KYIV, Ukraine Russian proxy officials in occupied areas of Ukraine appealed on Wednesday to President Vladimir V. Putin to join Russia, kicking off what is expected to be several days of pageantry and formalities intended to give Russia’s annexation plans a sheen of legitimacy.

The moves are meant to check boxes under Russian law and the Russian constitution in a process for claiming land in a neighboring country that most of the rest of the world sees as patently illegal.
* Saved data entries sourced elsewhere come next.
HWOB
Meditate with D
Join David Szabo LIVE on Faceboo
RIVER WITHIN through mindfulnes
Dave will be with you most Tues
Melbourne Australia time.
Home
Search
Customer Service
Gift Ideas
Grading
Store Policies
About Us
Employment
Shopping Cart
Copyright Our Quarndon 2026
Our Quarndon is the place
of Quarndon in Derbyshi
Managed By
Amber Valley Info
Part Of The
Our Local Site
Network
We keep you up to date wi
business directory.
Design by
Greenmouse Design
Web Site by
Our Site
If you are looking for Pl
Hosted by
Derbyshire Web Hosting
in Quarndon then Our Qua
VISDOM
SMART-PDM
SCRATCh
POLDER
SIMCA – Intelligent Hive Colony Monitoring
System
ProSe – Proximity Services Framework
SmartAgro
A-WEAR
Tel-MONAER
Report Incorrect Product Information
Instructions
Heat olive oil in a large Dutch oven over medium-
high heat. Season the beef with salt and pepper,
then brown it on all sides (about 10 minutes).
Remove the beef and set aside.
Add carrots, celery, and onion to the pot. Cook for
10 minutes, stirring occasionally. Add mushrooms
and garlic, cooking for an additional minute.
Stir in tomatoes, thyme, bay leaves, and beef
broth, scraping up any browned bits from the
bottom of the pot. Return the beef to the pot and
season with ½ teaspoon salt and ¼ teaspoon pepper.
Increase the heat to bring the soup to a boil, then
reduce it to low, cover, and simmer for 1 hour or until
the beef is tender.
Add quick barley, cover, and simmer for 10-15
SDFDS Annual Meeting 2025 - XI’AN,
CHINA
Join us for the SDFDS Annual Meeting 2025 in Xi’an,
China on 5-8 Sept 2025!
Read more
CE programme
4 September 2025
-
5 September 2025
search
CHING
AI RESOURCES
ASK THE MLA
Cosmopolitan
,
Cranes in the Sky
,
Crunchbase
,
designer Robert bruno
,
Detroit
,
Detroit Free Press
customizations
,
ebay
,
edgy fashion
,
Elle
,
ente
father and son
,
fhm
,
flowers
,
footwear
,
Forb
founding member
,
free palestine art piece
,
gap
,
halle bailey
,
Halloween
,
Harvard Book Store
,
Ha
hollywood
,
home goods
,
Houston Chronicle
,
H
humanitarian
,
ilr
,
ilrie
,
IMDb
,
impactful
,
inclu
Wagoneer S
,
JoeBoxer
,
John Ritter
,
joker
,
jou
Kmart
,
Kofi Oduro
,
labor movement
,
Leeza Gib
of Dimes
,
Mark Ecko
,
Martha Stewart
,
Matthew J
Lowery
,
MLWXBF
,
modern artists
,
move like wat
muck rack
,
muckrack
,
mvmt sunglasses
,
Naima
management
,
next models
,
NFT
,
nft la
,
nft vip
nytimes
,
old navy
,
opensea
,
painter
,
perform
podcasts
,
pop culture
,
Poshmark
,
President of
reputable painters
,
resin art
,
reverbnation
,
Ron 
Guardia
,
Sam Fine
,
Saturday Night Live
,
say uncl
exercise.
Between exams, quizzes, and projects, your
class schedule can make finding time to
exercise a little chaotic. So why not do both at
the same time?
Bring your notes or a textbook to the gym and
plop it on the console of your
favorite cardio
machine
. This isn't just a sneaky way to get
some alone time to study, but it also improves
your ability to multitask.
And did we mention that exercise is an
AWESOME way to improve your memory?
Staged referendums in occupied areas of Ukraine were hastily set in motion last week after Russia suffered setbacks on the battlefield. After five days of stage-managed voting, in which many residents said they were coerced to cast a ballot by armed soldiers, the Russian proxy officials in occupied areas announced purported results that showed, as expected, overwhelming support for joining Russia.

With the ostensible results in hand, the proxies asked the Russian government to incorporate their territories into Russia in informal appeals issued on Wednesday morning.

The aim is to declare parts of Ukraine as Russian territory and then assert that the Ukrainian army is attacking Russia, not the other way around. Annexation would also provide a pretext for drafting Ukrainian men in occupied areas and forcing them to fight other Ukrainians.

The Russian army controls only portions of four provinces and has been losing ground. But if Russia follows the template laid down to annex the Crimean Peninsula from Ukraine in 2014, the Kremlin will present local leaders installed by the military as independent actors. In that instance, a carefully choreographed, multistep process ensued.

Mr. Putin could at any stage pause the process, possibly to open prospects for negotiation with the threat of annexation clearly on the table. If he does not, a next step would be submitting the appeals from the Russian proxy leaders for approval by both chambers of the Russian Parliament. There would be few surprises here: Both houses consist entirely of members loyal to Mr. Putin.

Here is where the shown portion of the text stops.